The Cabrini Monash University Department of Surgery, led by Professor Paul McMurrick, recently launched a Patient-Reported Outcome Measures (PROMs) program for colorectal cancer patients. PROMs are questionnaires that help patients to report on outcomes relating to their health. They are completed without interpretation by a clinician, allowing patients to openly voice their health-related concerns. The new program allows for the electronic capture of PROMs through a cloud-based platform that is aimed at understanding both the health-related impact of colorectal cancer treatment on quality of life and symptom and functional outcomes, as well as supporting clinical teams to deliver more personalised, effective care.
Project Coordinator, Dr Christine Georges (pictured) is leading the rollout of this important program, using the colorectal cancer standard set outlined by the International Consortium of Health Outcomes Measurement (ICHOM), that incorporates the health domains that matter most to patients.
“This Victorian-first program will allow colorectal cancer patients to report their health-related outcomes on their own mobile devices or computers. Allowing patients to report this information translates into improved symptom monitoring and enhanced patient-clinician communication, allowing for more well-informed clinical decisions to be made,” said Dr Georges.

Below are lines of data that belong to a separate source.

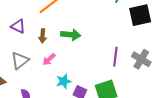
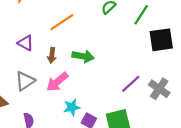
purple line: (115, 57) -> (131, 84), turned 36
pink arrow: (49, 59) -> (57, 82), size x1.5

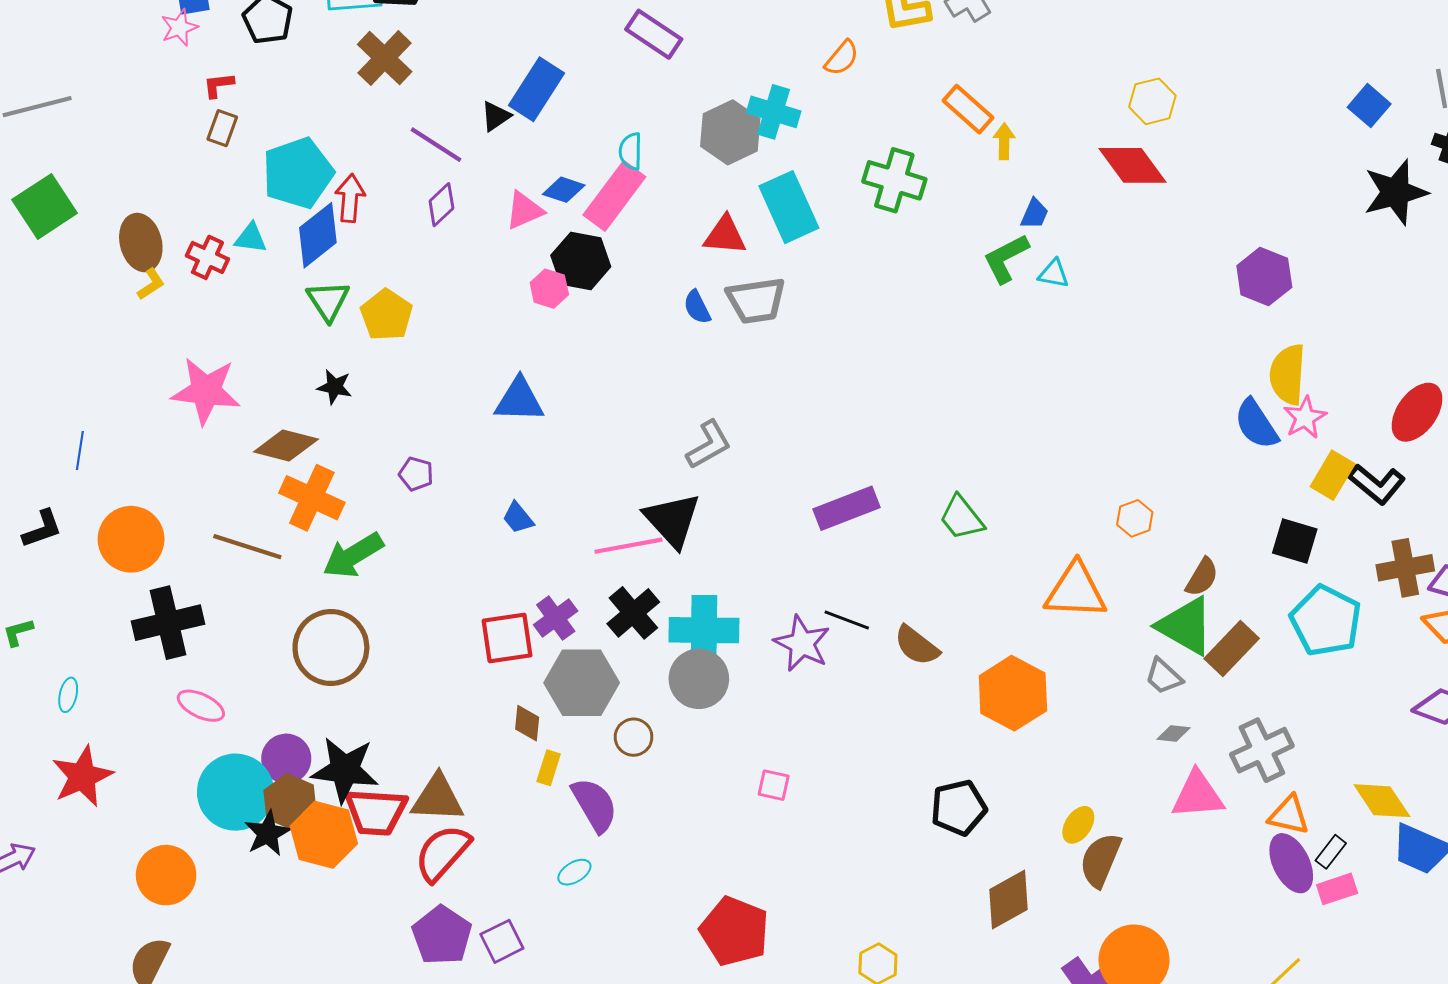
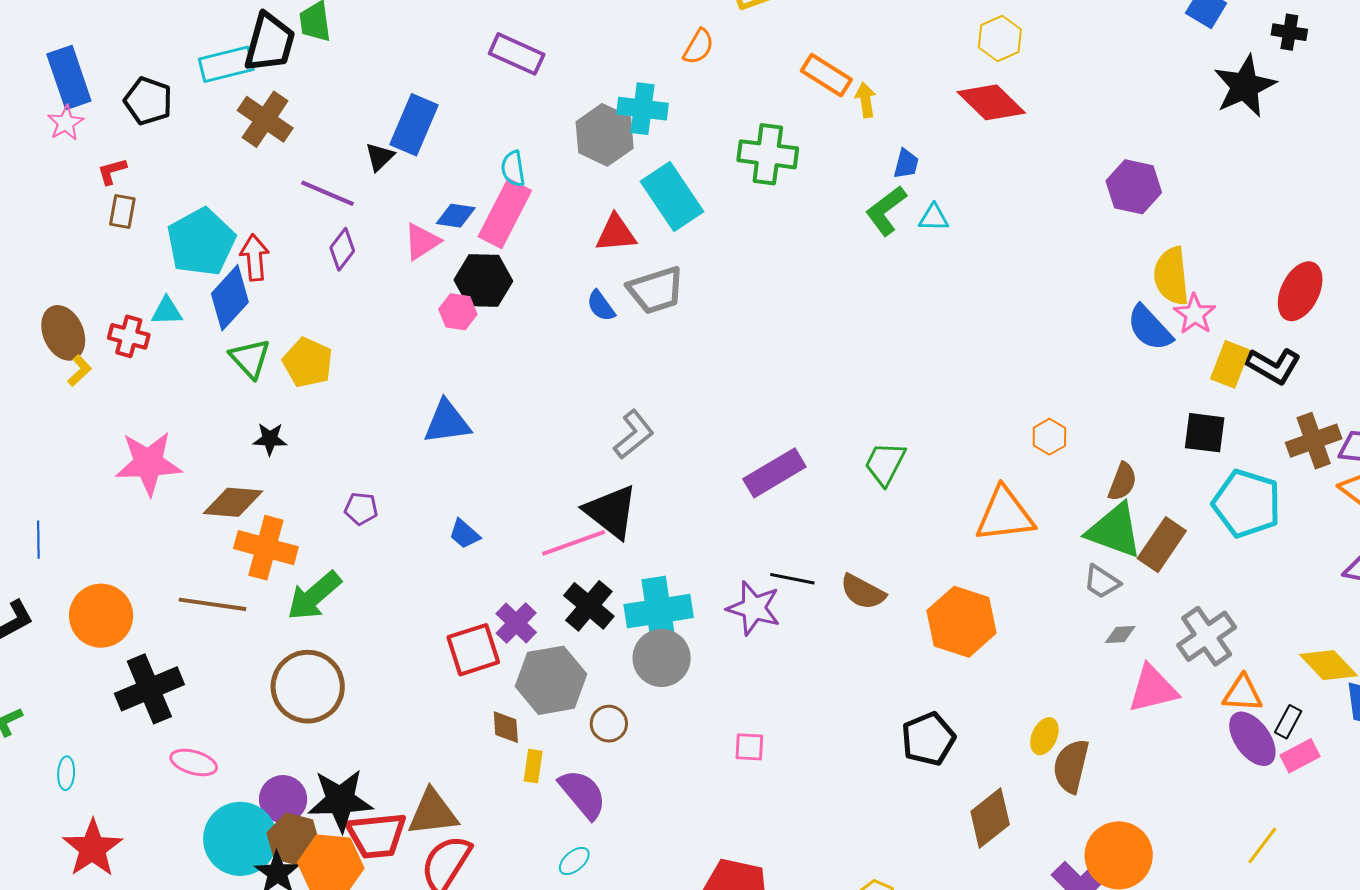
green trapezoid: (962, 518) -> (885, 464), turned 75

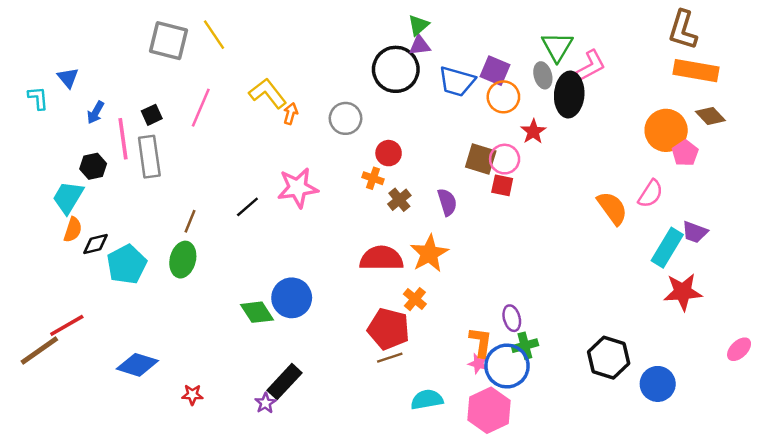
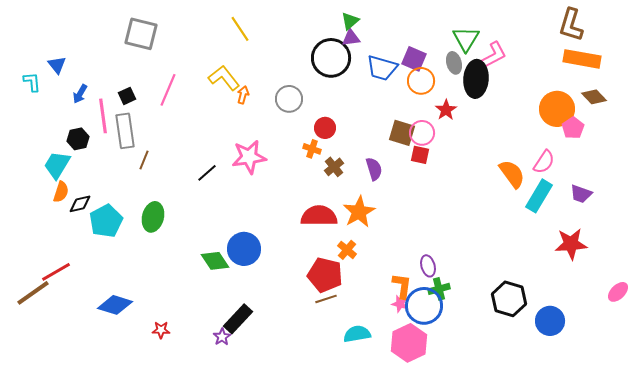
yellow line: (214, 35) -> (240, 29), moved
brown line: (190, 221) -> (144, 160), moved
cyan rectangle: (667, 248) -> (539, 196), moved

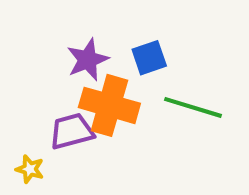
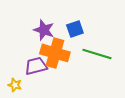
purple star: (88, 60) -> (44, 30), turned -30

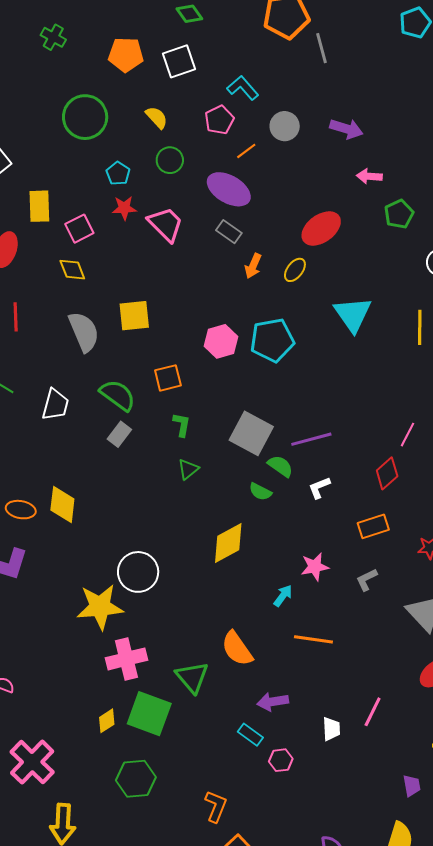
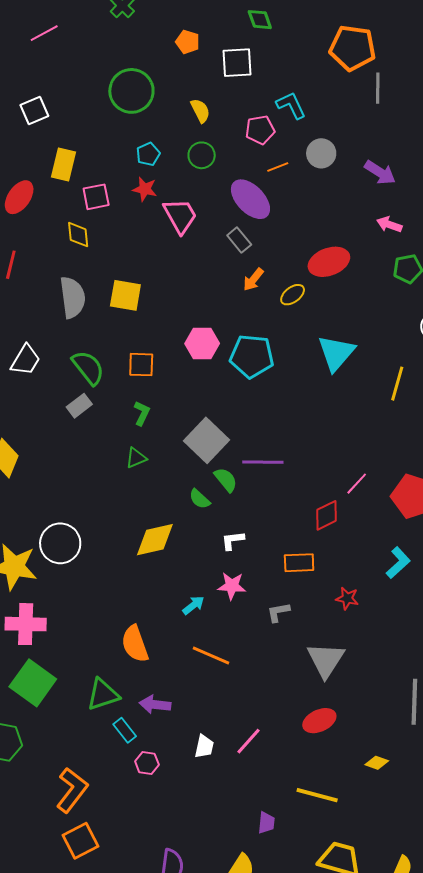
orange pentagon: (126, 55) -> (188, 42), size x0.7
white L-shape: (319, 488) -> (233, 540), moved
green triangle: (192, 677) -> (103, 695), moved, turned 36
orange L-shape: (216, 806) -> (72, 790), size x1.4

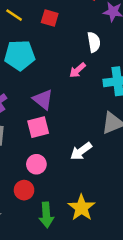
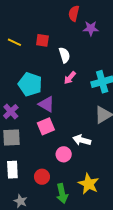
white semicircle: (94, 42) -> (64, 55), moved
cyan pentagon: (20, 55) -> (30, 84), moved, turned 30
white arrow: (81, 151) -> (82, 140), turned 60
pink circle: (36, 164) -> (64, 154), moved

Individual and population PROMs data is fed back to a centralised portal, which clinical teams can access in real-time to monitor the progress of patients and understand their unique health profile, including health-related quality of life and symptom and functional outcomes.
“By streamlining the collection and analysis of these patient-centric outcomes, this program aims to reduce the administrative burden associated with managing PROMs data, improve patient care by enhancing patient-clinician communication, improve clinical decision making and symptom monitoring and, ultimately, improve survival for colorectal cancer patients,” said Dr Georges.
The team wish to acknowledge funding from Collie Foundation, Margaret Walkom Trust and Let’s Beat Bowel Cancer, a not-forprofit Cabrini initiative.